Task -
Lines containing the word "other" are the ones to copy from the records below.

Extracted records -
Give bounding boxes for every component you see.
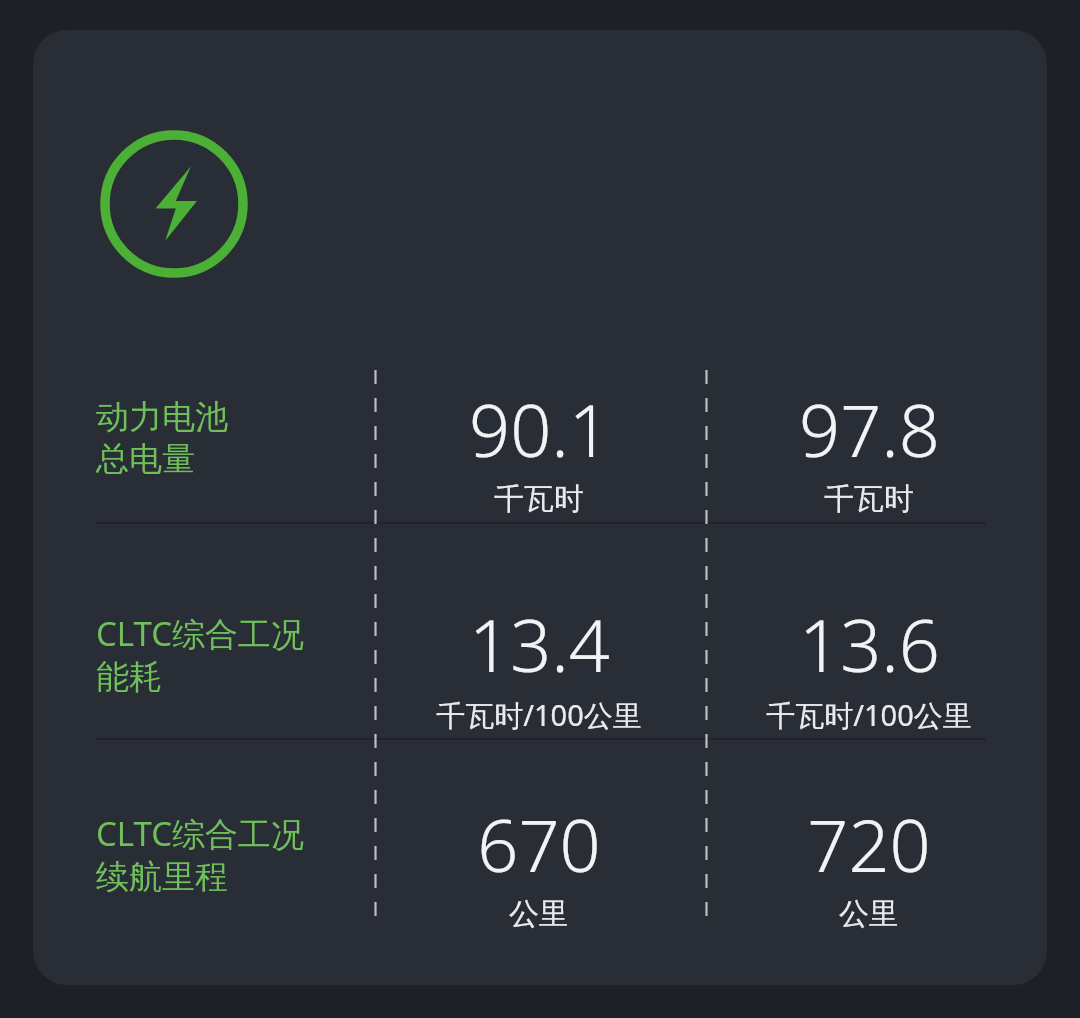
staticText: 动力电池 <box>96 396 228 438</box>
staticText: 千瓦时/100公里 <box>436 695 642 735</box>
staticText: 总电量 <box>96 438 195 480</box>
staticText: 13.6 <box>799 595 940 693</box>
staticText: 续航里程 <box>96 856 228 898</box>
staticText: 公里 <box>839 895 899 933</box>
staticText: CLTC综合工况 <box>96 811 305 856</box>
button[interactable]: Electric power <box>100 130 248 278</box>
button[interactable]: 动力电池 <box>33 380 1047 518</box>
staticText: 90.1 <box>469 380 610 478</box>
staticText: 千瓦时 <box>494 480 584 518</box>
staticText: 670 <box>477 795 601 893</box>
staticText: 720 <box>807 795 931 893</box>
staticText: 97.8 <box>799 380 940 478</box>
staticText: CLTC综合工况 <box>96 611 305 656</box>
staticText: 13.4 <box>469 595 610 693</box>
staticText: 能耗 <box>96 656 162 698</box>
staticText: 公里 <box>509 895 569 933</box>
button[interactable]: Electric power <box>33 30 1047 985</box>
staticText: 千瓦时/100公里 <box>766 695 972 735</box>
staticText: 千瓦时 <box>824 480 914 518</box>
button[interactable]: CLTC综合工况 <box>33 595 1047 735</box>
button[interactable]: CLTC综合工况 <box>33 795 1047 933</box>
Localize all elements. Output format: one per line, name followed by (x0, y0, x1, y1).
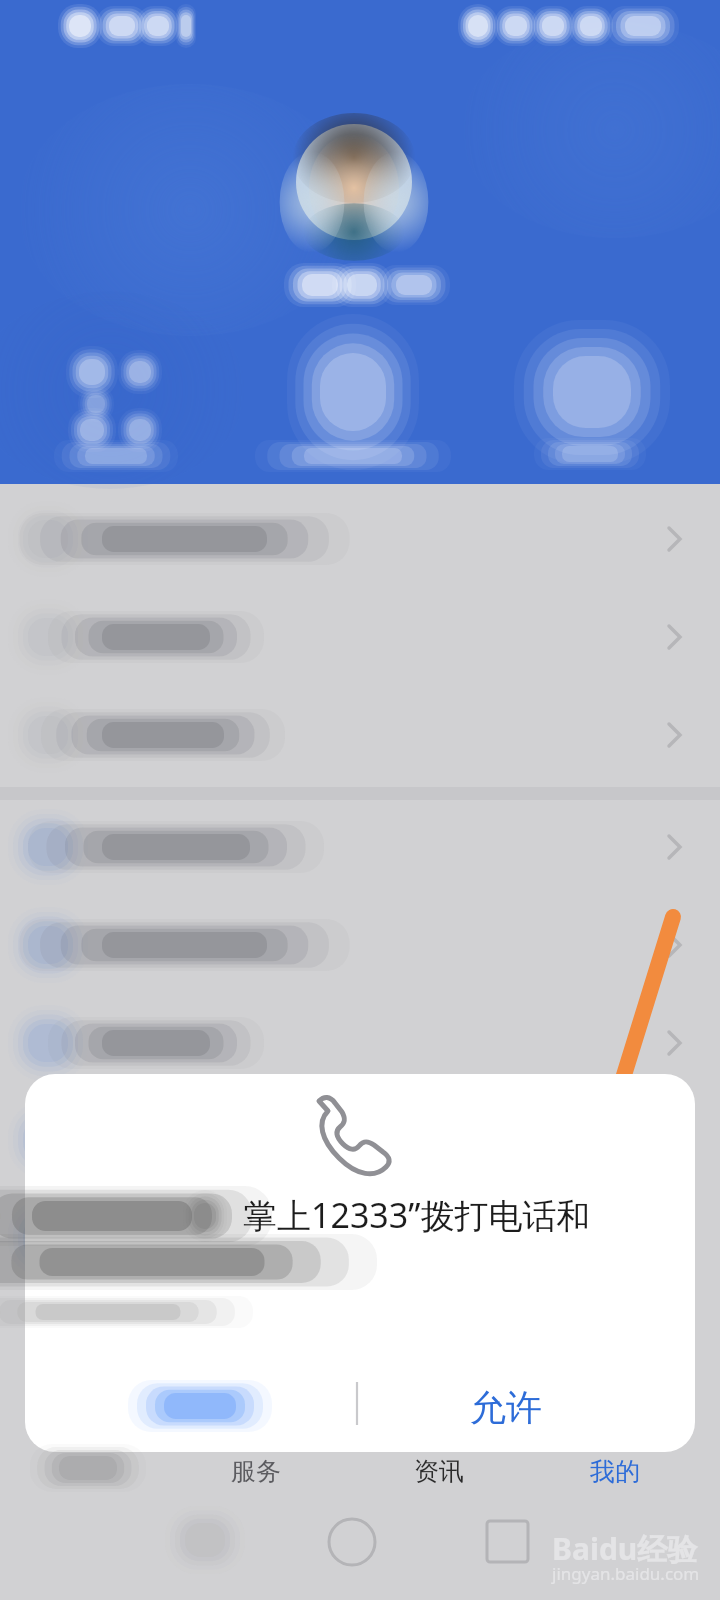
staticText: 掌上12333”拨打电话和 (243, 1192, 591, 1238)
button[interactable] (0, 1450, 176, 1492)
staticText: Baidu经验 (552, 1528, 698, 1569)
staticText: 允许 (470, 1385, 542, 1430)
button[interactable]: 我的 (528, 1450, 704, 1492)
staticText: 服务 (231, 1456, 281, 1487)
button[interactable]: 允许 (370, 1375, 690, 1437)
button[interactable] (30, 1375, 355, 1437)
button[interactable]: Recents (470, 1505, 546, 1577)
button[interactable]: Home (312, 1505, 392, 1577)
button[interactable]: 服务 (176, 1450, 352, 1492)
button[interactable]: Back (160, 1505, 250, 1577)
staticText: 资讯 (414, 1456, 464, 1487)
button[interactable]: 资讯 (352, 1450, 528, 1492)
staticText: jingyan.baidu.com (552, 1562, 700, 1585)
staticText: 我的 (590, 1456, 640, 1487)
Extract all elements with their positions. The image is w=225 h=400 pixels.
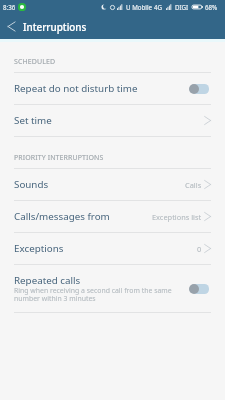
- button[interactable]: Exceptions: [0, 233, 225, 264]
- staticText: Calls/messages from: [14, 210, 110, 223]
- staticText: Calls: [185, 180, 202, 190]
- staticText: PRIORITY INTERRUPTIONS: [14, 153, 104, 163]
- button[interactable]: Calls/messages from: [0, 201, 225, 232]
- staticText: Exceptions: [14, 242, 64, 255]
- button[interactable]: Back: [0, 14, 23, 39]
- staticText: Repeat do not disturb time: [14, 82, 138, 95]
- staticText: 68%: [205, 3, 218, 11]
- button[interactable]: Sounds: [0, 169, 225, 200]
- staticText: Exceptions list: [152, 212, 202, 222]
- staticText: U Mobile: [126, 3, 152, 11]
- button[interactable]: Repeated calls: [0, 265, 225, 312]
- staticText: Sounds: [14, 178, 49, 191]
- button[interactable]: Toggle: [189, 283, 209, 294]
- staticText: SCHEDULED: [14, 57, 56, 67]
- staticText: 4G: [154, 3, 163, 11]
- staticText: Interruptions: [23, 20, 87, 33]
- button[interactable]: Set time: [0, 105, 225, 136]
- button[interactable]: Repeat do not disturb time: [0, 73, 225, 104]
- button[interactable]: Toggle: [189, 83, 209, 94]
- staticText: Ring when receiving a second call from t…: [14, 286, 172, 303]
- staticText: Repeated calls: [14, 274, 81, 287]
- staticText: DIGI: [175, 3, 189, 11]
- staticText: Set time: [14, 114, 52, 127]
- staticText: 0: [197, 244, 202, 254]
- staticText: 8:36: [3, 3, 16, 11]
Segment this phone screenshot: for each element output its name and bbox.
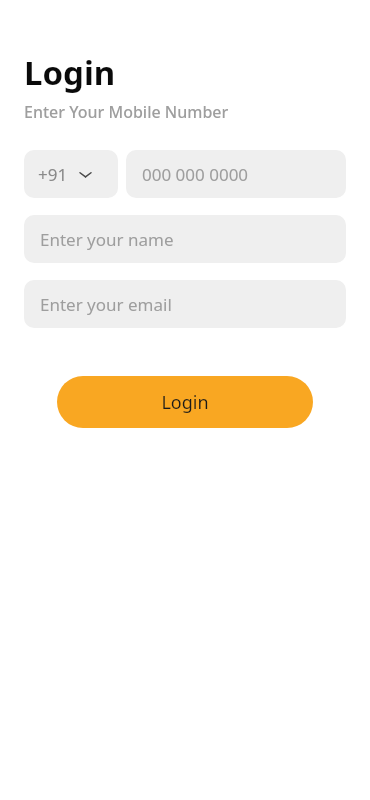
staticText: 000 000 0000	[142, 163, 249, 186]
button[interactable]: 000 000 0000	[126, 150, 346, 198]
staticText: Enter your name	[40, 228, 174, 251]
button[interactable]: Select country code	[24, 150, 118, 198]
staticText: Login	[24, 50, 116, 95]
button[interactable]: Login	[57, 376, 313, 428]
button[interactable]: Enter your email	[24, 280, 346, 328]
staticText: Enter Your Mobile Number	[24, 101, 229, 123]
button[interactable]: Enter your name	[24, 215, 346, 263]
staticText: Enter your email	[40, 293, 172, 316]
staticText: Login	[161, 390, 209, 415]
staticText: +91	[38, 163, 68, 186]
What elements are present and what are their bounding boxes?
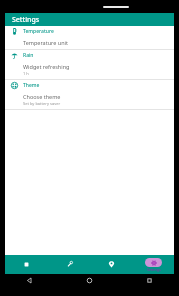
staticText: Set by battery saver [23,101,61,106]
button[interactable]: Temperature [5,26,174,37]
button[interactable]: Places [90,255,132,274]
button[interactable]: Choose theme [5,91,174,109]
staticText: Temperature [23,28,54,35]
staticText: Settings [147,267,161,272]
staticText: Choose theme [23,93,61,100]
staticText: 1 h [23,71,29,76]
staticText: Widget refreshing [23,63,70,70]
button[interactable]: Home [59,274,119,287]
staticText: Temperature unit [23,39,68,46]
button[interactable]: Tools [48,255,90,274]
button[interactable]: Recent apps [119,274,179,287]
staticText: Settings [12,15,40,25]
staticText: Theme [23,82,40,89]
button[interactable]: Today [5,255,48,274]
button[interactable]: Back [0,274,59,287]
button[interactable]: Settings [132,255,174,274]
button[interactable]: Widget refreshing [5,61,174,79]
button[interactable]: Theme [5,80,174,91]
button[interactable]: Rain [5,50,174,61]
staticText: Rain [23,52,34,59]
button[interactable]: Temperature unit [5,37,174,49]
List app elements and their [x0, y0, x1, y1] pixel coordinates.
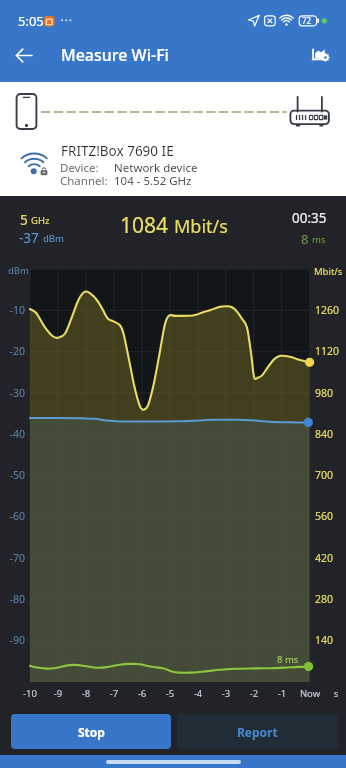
staticText: -30 [0, 386, 25, 400]
staticText: ms [312, 233, 326, 246]
button[interactable]: Back [4, 35, 44, 75]
staticText: 1084 [120, 211, 169, 240]
staticText: -6 [112, 687, 172, 700]
button[interactable]: Report [177, 714, 338, 749]
staticText: dBm [8, 264, 29, 277]
staticText: -10 [0, 303, 25, 317]
staticText: -37 [19, 229, 39, 247]
staticText: -3 [196, 687, 256, 700]
staticText: Mbit/s [314, 265, 343, 278]
button[interactable]: Chart settings [300, 35, 340, 75]
staticText: 700 [315, 468, 334, 482]
staticText: 8 [301, 230, 309, 248]
staticText: 1260 [315, 303, 340, 317]
staticText: 5:05 [18, 12, 44, 30]
staticText: -50 [0, 468, 25, 482]
staticText: -80 [0, 592, 25, 606]
staticText: 840 [315, 427, 334, 441]
staticText: Network device [114, 160, 198, 176]
staticText: -70 [0, 551, 25, 565]
staticText: 980 [315, 386, 334, 400]
button[interactable]: Stop [11, 714, 171, 749]
staticText: 104 - 5.52 GHz [114, 173, 192, 189]
staticText: GHz [31, 214, 50, 227]
staticText: Now [280, 687, 340, 700]
staticText: Stop [78, 724, 105, 740]
staticText: -4 [168, 687, 228, 700]
staticText: 280 [315, 592, 334, 606]
staticText: -7 [84, 687, 144, 700]
staticText: -90 [0, 633, 25, 647]
staticText: -8 [56, 687, 116, 700]
staticText: FRITZ!Box 7690 IE [61, 142, 174, 160]
staticText: Channel: [60, 173, 108, 189]
staticText: Mbit/s [174, 214, 228, 239]
staticText: 1120 [315, 344, 340, 358]
staticText: 560 [315, 509, 334, 523]
staticText: -20 [0, 344, 25, 358]
staticText: -9 [28, 687, 88, 700]
staticText: -2 [224, 687, 284, 700]
staticText: s [306, 687, 346, 700]
staticText: -10 [0, 687, 60, 700]
staticText: 72 [302, 15, 312, 26]
staticText: Device: [60, 160, 99, 176]
staticText: 8 ms [277, 653, 299, 666]
staticText: -40 [0, 427, 25, 441]
staticText: dBm [43, 232, 64, 245]
staticText: Report [237, 724, 278, 740]
staticText: -5 [140, 687, 200, 700]
staticText: -1 [252, 687, 312, 700]
staticText: 5 [20, 211, 28, 229]
staticText: Measure Wi-Fi [61, 44, 169, 66]
staticText: 00:35 [292, 209, 327, 227]
staticText: 140 [315, 633, 334, 647]
staticText: -60 [0, 509, 25, 523]
staticText: 420 [315, 551, 334, 565]
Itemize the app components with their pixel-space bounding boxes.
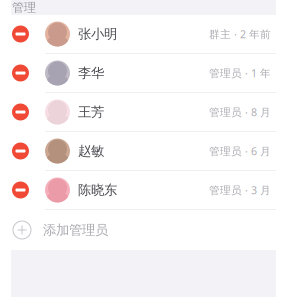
staticText: 赵敏 bbox=[78, 143, 104, 159]
staticText: 李华 bbox=[78, 65, 104, 81]
button[interactable]: 张小明 bbox=[11, 15, 276, 54]
staticText: 管理 bbox=[12, 0, 36, 15]
staticText: 陈晓东 bbox=[78, 182, 117, 198]
button[interactable]: 添加管理员 bbox=[11, 210, 276, 250]
button[interactable]: 陈晓东 bbox=[11, 171, 276, 210]
staticText: 添加管理员 bbox=[43, 222, 108, 238]
button[interactable]: 王芳 bbox=[11, 93, 276, 132]
staticText: 管理员 · 6 月 bbox=[209, 144, 271, 158]
staticText: 管理员 · 1 年 bbox=[209, 66, 271, 80]
staticText: 群主 · 2 年前 bbox=[209, 27, 271, 41]
button[interactable]: 赵敏 bbox=[11, 132, 276, 171]
staticText: 管理员 · 3 月 bbox=[209, 183, 271, 197]
staticText: 王芳 bbox=[78, 104, 104, 120]
button[interactable]: 李华 bbox=[11, 54, 276, 93]
staticText: 张小明 bbox=[78, 26, 117, 42]
staticText: 管理员 · 8 月 bbox=[209, 105, 271, 119]
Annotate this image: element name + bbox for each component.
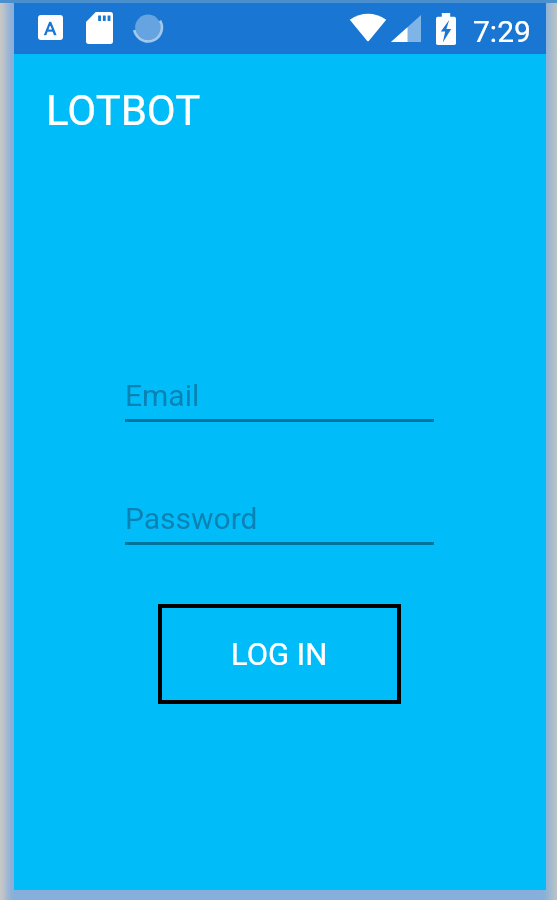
other: Mobile signal xyxy=(391,15,421,42)
other: Wi-Fi xyxy=(349,13,387,41)
other: Battery charging xyxy=(436,13,456,45)
staticText: Email xyxy=(125,378,200,413)
button[interactable]: LOG IN xyxy=(158,604,401,704)
other: SD card xyxy=(86,12,113,44)
button[interactable]: Email xyxy=(125,378,434,422)
staticText: LOG IN xyxy=(231,636,328,672)
staticText: LOTBOT xyxy=(46,86,201,135)
staticText: A xyxy=(44,17,57,39)
other: Syncing xyxy=(133,12,163,43)
staticText: 7:29 xyxy=(473,14,531,49)
other: Keyboard layout xyxy=(38,15,63,40)
staticText: Password xyxy=(125,501,258,536)
button[interactable]: Password xyxy=(125,501,434,545)
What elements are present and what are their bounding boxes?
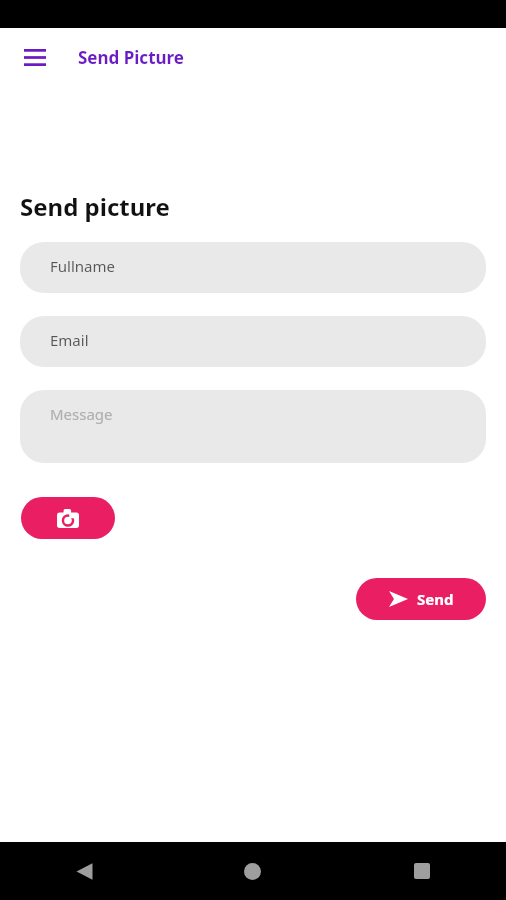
button[interactable]: Send [356,578,486,620]
button[interactable]: Home [168,842,337,900]
staticText: Fullname [50,256,115,276]
button[interactable]: Fullname [20,242,486,293]
button[interactable]: Back [0,842,168,900]
button[interactable]: Email [20,316,486,367]
staticText: Send Picture [78,46,184,69]
staticText: Send picture [20,190,170,223]
button[interactable]: Recent apps [337,842,506,900]
staticText: Message [50,404,113,424]
button[interactable]: Open navigation menu [14,36,56,78]
button[interactable]: Message [20,390,486,463]
staticText: Send [417,589,454,609]
button[interactable]: Take picture with camera [21,497,115,539]
staticText: Email [50,330,89,350]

Problem solution -
other: Mobile signal xyxy=(391,15,421,42)
other: Wi-Fi xyxy=(349,13,387,41)
other: Battery charging xyxy=(436,13,456,45)
other: SD card xyxy=(86,12,113,44)
other: Syncing xyxy=(133,12,163,43)
other: Keyboard layout xyxy=(38,15,63,40)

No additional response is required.